Items from a data source:

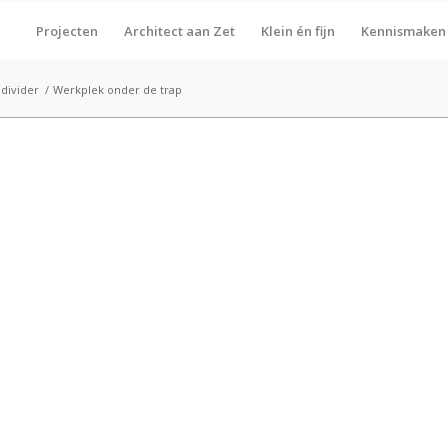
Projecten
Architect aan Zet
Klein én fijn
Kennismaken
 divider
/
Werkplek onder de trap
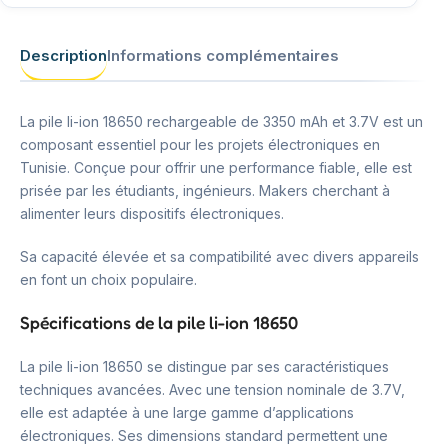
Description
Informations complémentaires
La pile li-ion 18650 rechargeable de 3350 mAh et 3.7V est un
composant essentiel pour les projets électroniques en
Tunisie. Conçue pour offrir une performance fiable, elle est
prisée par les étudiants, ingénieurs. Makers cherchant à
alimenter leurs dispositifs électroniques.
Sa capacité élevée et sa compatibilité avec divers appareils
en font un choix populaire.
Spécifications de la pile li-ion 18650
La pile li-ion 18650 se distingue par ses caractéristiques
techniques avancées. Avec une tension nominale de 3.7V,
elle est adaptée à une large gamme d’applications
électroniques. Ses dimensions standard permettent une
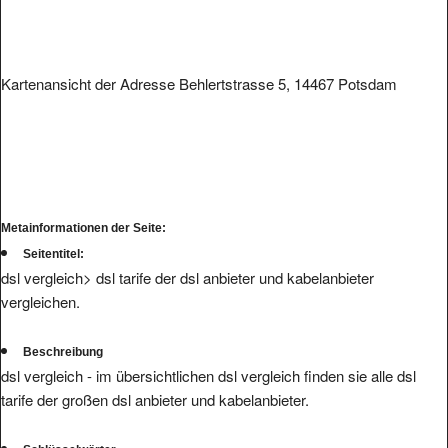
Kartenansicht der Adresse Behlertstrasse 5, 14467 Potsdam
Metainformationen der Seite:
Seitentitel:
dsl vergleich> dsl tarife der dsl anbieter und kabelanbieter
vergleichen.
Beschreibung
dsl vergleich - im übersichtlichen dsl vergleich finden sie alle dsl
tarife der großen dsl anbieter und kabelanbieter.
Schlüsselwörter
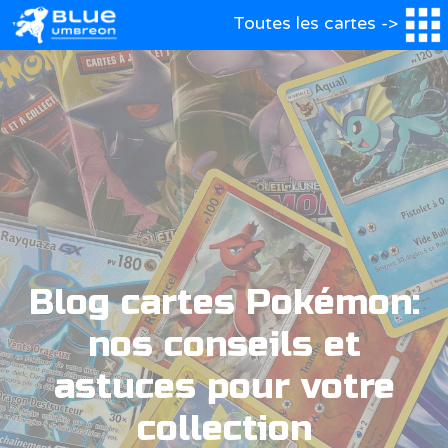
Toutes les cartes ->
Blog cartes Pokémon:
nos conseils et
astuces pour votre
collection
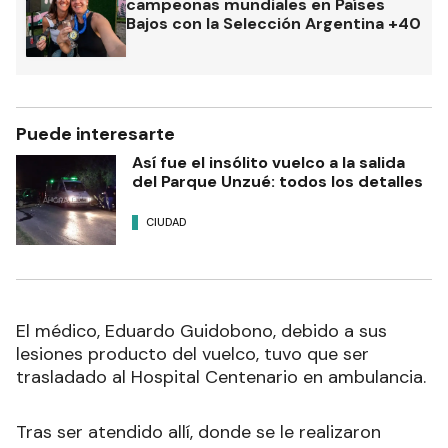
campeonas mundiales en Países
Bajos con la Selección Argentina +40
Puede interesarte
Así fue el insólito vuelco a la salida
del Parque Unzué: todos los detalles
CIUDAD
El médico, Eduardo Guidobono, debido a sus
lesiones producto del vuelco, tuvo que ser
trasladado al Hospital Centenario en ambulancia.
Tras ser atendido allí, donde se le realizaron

==

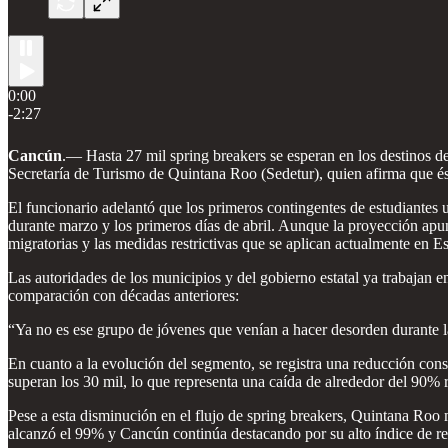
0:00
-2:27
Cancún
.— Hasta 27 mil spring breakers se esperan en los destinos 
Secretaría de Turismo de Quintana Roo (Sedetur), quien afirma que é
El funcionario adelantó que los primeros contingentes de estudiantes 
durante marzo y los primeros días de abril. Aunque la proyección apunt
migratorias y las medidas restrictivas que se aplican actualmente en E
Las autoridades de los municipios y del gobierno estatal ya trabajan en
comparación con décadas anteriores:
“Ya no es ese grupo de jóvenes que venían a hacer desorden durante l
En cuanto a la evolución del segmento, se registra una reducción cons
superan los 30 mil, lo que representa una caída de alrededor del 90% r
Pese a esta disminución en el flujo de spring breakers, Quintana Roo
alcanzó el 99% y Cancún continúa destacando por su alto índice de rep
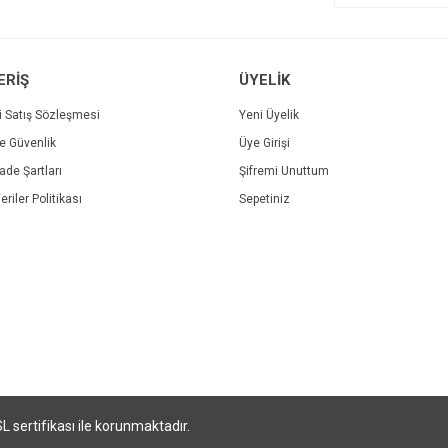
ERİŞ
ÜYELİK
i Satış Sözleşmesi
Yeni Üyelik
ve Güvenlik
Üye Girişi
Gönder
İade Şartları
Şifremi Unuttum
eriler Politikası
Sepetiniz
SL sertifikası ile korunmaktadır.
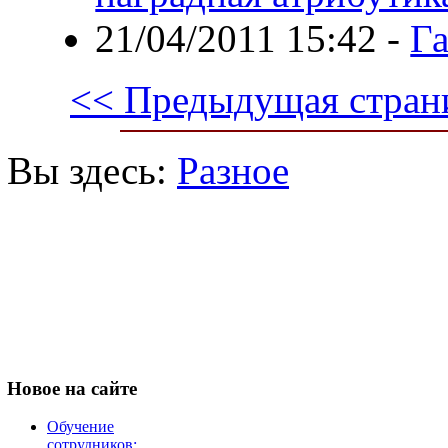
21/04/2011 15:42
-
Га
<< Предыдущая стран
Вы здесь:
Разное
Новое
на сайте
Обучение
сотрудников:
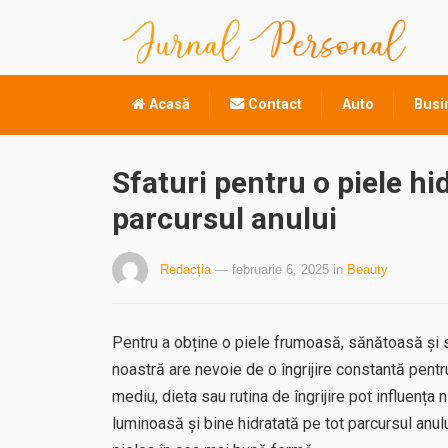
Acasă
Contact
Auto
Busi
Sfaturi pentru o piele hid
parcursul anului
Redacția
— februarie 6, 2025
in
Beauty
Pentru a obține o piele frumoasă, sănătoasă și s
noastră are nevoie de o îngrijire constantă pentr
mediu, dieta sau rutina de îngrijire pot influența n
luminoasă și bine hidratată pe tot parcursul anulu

How to complete this task: Each line of the data that holds "électroniques" should be copied.

Answer to this task:
composant essentiel pour les projets électroniques en
alimenter leurs dispositifs électroniques.
électroniques. Ses dimensions standard permettent une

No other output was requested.